## What is expected
Line for line, the listing below is to be transcribed exactly.

━━━ Entries supplied

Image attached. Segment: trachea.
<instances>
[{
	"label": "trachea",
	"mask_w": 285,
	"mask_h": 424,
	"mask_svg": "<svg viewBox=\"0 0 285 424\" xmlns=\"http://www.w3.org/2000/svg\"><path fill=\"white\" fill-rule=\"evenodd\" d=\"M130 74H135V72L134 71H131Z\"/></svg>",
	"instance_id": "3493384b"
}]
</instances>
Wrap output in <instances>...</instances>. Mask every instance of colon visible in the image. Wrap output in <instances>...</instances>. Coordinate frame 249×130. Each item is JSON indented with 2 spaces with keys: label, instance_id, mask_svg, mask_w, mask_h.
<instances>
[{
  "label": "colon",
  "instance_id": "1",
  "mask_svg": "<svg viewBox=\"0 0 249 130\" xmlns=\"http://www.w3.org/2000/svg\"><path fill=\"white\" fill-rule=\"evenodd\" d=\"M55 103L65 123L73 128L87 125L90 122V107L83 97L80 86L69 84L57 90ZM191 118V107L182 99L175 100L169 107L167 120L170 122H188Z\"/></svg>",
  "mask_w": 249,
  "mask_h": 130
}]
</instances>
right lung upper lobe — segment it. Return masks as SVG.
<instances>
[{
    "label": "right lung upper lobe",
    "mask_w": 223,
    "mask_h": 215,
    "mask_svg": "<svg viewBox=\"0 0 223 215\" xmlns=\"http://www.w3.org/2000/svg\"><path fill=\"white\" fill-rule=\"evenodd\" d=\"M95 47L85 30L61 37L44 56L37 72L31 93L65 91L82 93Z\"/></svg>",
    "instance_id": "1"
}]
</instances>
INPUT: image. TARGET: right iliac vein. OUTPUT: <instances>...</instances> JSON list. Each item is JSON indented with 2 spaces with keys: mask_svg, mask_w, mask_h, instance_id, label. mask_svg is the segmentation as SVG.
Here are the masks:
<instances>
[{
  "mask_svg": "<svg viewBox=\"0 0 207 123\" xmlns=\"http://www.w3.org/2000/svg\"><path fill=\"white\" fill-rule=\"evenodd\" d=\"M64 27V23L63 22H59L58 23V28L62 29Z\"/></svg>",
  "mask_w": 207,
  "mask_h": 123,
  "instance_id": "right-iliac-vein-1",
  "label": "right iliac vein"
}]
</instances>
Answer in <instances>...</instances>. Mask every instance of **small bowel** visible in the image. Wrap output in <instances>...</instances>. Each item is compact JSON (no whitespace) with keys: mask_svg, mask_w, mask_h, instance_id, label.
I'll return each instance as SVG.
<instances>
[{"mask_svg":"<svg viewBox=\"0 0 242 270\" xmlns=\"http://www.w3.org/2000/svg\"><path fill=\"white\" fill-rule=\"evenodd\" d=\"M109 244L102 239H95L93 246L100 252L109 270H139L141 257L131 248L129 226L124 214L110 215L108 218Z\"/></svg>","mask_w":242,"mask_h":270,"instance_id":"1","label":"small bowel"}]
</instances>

━━━━━━

## The answer
Image attached. Segment: trachea.
<instances>
[{
	"label": "trachea",
	"mask_w": 285,
	"mask_h": 424,
	"mask_svg": "<svg viewBox=\"0 0 285 424\" xmlns=\"http://www.w3.org/2000/svg\"><path fill=\"white\" fill-rule=\"evenodd\" d=\"M130 74H135V72L134 71H131Z\"/></svg>",
	"instance_id": "3493384b"
}]
</instances>
Wrap output in <instances>...</instances>. Mask every instance of colon visible in the image. Wrap output in <instances>...</instances>. Coordinate frame 249×130. Each item is JSON indented with 2 spaces with keys: label, instance_id, mask_svg, mask_w, mask_h.
<instances>
[{
  "label": "colon",
  "instance_id": "1",
  "mask_svg": "<svg viewBox=\"0 0 249 130\" xmlns=\"http://www.w3.org/2000/svg\"><path fill=\"white\" fill-rule=\"evenodd\" d=\"M55 103L65 123L73 128L87 125L90 122V107L83 97L80 86L69 84L57 90ZM191 118V107L182 99L175 100L169 107L167 120L170 122H188Z\"/></svg>",
  "mask_w": 249,
  "mask_h": 130
}]
</instances>
right lung upper lobe — segment it. Return masks as SVG.
<instances>
[{
    "label": "right lung upper lobe",
    "mask_w": 223,
    "mask_h": 215,
    "mask_svg": "<svg viewBox=\"0 0 223 215\" xmlns=\"http://www.w3.org/2000/svg\"><path fill=\"white\" fill-rule=\"evenodd\" d=\"M95 47L85 30L61 37L44 56L37 72L31 93L65 91L82 93Z\"/></svg>",
    "instance_id": "1"
}]
</instances>
INPUT: image. TARGET: right iliac vein. OUTPUT: <instances>...</instances> JSON list. Each item is JSON indented with 2 spaces with keys: mask_svg, mask_w, mask_h, instance_id, label. mask_svg is the segmentation as SVG.
Here are the masks:
<instances>
[{
  "mask_svg": "<svg viewBox=\"0 0 207 123\" xmlns=\"http://www.w3.org/2000/svg\"><path fill=\"white\" fill-rule=\"evenodd\" d=\"M64 27V23L63 22H59L58 23V28L62 29Z\"/></svg>",
  "mask_w": 207,
  "mask_h": 123,
  "instance_id": "right-iliac-vein-1",
  "label": "right iliac vein"
}]
</instances>
Answer in <instances>...</instances>. Mask every instance of **small bowel** visible in the image. Wrap output in <instances>...</instances>. Each item is compact JSON (no whitespace) with keys: mask_svg, mask_w, mask_h, instance_id, label.
I'll return each instance as SVG.
<instances>
[{"mask_svg":"<svg viewBox=\"0 0 242 270\" xmlns=\"http://www.w3.org/2000/svg\"><path fill=\"white\" fill-rule=\"evenodd\" d=\"M109 244L102 239H95L93 246L100 252L109 270H139L141 257L131 248L129 226L124 214L110 215L108 218Z\"/></svg>","mask_w":242,"mask_h":270,"instance_id":"1","label":"small bowel"}]
</instances>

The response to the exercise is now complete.